● Task objective:
Lines containing "производство": state how many there are in these entries, and write only that number.

──────── Listed entries ────────

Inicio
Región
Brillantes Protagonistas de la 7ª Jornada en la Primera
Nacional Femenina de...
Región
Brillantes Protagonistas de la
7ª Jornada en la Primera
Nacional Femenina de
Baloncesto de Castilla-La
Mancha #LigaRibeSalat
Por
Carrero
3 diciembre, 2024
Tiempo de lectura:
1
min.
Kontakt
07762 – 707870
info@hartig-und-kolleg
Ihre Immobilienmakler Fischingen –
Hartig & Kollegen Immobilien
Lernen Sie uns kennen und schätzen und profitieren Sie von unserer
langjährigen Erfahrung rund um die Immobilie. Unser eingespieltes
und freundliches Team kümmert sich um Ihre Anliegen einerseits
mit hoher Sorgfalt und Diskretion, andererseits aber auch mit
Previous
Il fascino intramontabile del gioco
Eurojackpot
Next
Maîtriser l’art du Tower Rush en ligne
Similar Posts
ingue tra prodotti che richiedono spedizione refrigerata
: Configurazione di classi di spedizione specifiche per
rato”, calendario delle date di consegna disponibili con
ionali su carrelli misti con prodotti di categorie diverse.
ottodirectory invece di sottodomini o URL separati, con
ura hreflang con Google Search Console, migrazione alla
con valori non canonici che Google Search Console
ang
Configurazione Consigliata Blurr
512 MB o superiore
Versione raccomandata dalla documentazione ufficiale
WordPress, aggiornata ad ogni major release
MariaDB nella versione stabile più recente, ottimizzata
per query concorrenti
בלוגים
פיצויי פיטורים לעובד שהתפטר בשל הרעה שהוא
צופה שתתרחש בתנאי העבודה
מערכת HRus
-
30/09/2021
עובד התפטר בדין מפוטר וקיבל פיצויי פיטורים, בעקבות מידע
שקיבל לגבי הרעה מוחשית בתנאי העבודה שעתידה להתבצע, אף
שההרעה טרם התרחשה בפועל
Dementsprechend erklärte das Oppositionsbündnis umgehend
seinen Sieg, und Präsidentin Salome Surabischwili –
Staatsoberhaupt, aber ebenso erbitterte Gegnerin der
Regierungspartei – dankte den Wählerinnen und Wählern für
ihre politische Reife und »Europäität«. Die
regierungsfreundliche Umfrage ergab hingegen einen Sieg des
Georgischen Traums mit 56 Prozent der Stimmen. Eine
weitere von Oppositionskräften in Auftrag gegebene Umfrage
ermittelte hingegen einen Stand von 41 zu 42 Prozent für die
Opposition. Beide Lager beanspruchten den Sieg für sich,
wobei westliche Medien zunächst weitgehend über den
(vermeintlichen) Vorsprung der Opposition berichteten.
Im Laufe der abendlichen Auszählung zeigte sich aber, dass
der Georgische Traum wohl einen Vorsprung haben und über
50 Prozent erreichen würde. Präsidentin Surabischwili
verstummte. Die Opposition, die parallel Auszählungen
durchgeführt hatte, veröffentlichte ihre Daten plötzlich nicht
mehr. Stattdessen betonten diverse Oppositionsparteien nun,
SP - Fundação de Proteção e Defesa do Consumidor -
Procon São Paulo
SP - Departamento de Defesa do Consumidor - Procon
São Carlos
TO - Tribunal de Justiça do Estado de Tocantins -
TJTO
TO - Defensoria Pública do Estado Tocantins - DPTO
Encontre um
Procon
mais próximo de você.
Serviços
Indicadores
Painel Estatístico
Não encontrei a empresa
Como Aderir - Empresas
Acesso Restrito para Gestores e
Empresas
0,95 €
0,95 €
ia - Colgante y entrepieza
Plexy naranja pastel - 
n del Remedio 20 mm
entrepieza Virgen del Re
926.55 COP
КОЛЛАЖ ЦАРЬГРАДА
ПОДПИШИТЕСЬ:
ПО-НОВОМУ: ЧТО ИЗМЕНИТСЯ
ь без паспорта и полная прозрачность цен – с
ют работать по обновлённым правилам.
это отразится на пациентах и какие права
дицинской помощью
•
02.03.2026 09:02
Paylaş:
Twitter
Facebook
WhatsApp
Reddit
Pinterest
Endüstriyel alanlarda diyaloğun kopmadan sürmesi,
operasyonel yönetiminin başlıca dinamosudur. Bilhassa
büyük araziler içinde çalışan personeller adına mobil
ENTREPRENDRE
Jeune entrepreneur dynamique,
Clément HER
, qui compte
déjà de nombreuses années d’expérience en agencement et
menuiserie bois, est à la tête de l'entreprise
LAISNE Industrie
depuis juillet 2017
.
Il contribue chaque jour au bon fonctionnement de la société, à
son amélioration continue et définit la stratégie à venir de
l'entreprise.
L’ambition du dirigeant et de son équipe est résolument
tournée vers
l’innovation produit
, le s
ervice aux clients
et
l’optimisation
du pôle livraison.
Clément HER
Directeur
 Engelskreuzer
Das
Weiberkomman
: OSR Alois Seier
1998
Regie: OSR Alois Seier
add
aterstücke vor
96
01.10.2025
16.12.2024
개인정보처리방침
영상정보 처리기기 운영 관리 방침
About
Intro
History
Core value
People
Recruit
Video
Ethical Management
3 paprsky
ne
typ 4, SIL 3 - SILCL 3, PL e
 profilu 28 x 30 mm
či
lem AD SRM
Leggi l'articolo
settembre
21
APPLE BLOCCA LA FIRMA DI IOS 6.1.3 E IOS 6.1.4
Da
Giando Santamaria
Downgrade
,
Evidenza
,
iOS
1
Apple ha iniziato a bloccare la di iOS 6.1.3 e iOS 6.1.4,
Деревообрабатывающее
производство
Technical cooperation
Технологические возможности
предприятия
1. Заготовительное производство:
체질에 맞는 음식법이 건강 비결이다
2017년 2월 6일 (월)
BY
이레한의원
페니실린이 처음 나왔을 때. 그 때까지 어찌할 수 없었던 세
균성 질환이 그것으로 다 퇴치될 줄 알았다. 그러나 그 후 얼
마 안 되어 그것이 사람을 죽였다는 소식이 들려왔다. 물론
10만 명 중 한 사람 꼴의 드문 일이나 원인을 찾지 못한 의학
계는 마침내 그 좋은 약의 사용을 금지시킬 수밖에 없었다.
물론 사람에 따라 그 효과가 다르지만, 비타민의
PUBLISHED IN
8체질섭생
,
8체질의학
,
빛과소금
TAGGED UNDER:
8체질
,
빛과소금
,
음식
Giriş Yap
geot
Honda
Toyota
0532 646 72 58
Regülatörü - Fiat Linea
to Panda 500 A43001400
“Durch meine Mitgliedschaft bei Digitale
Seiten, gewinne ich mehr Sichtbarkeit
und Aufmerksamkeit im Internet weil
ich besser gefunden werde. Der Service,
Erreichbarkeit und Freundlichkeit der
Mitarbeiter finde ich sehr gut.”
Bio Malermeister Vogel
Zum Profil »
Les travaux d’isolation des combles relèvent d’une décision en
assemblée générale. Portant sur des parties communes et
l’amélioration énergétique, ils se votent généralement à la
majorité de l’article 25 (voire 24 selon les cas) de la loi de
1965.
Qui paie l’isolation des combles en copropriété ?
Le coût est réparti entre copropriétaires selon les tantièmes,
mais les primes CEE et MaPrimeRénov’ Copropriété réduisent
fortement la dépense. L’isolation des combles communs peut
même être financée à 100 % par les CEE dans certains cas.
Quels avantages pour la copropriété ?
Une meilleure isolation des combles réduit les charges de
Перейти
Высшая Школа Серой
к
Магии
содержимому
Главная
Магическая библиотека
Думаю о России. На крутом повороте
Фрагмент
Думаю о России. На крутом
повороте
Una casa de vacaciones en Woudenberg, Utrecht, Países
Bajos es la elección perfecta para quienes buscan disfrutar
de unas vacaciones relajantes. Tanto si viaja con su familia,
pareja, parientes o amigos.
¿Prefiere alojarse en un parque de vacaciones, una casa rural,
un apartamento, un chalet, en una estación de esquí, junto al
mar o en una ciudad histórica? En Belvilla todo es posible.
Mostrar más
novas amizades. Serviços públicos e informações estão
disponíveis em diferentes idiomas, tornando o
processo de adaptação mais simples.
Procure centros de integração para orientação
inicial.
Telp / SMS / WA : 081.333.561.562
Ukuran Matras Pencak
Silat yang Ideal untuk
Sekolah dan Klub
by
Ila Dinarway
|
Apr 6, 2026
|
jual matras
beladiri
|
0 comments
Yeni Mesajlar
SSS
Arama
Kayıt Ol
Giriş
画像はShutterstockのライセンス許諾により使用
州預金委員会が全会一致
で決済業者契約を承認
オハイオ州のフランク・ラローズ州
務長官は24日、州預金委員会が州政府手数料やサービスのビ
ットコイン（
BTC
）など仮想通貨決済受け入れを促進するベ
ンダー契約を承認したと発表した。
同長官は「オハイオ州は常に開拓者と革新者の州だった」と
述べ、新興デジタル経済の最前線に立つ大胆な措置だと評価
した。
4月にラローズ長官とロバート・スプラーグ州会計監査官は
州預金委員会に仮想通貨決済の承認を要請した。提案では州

────────

● Problem solution:
2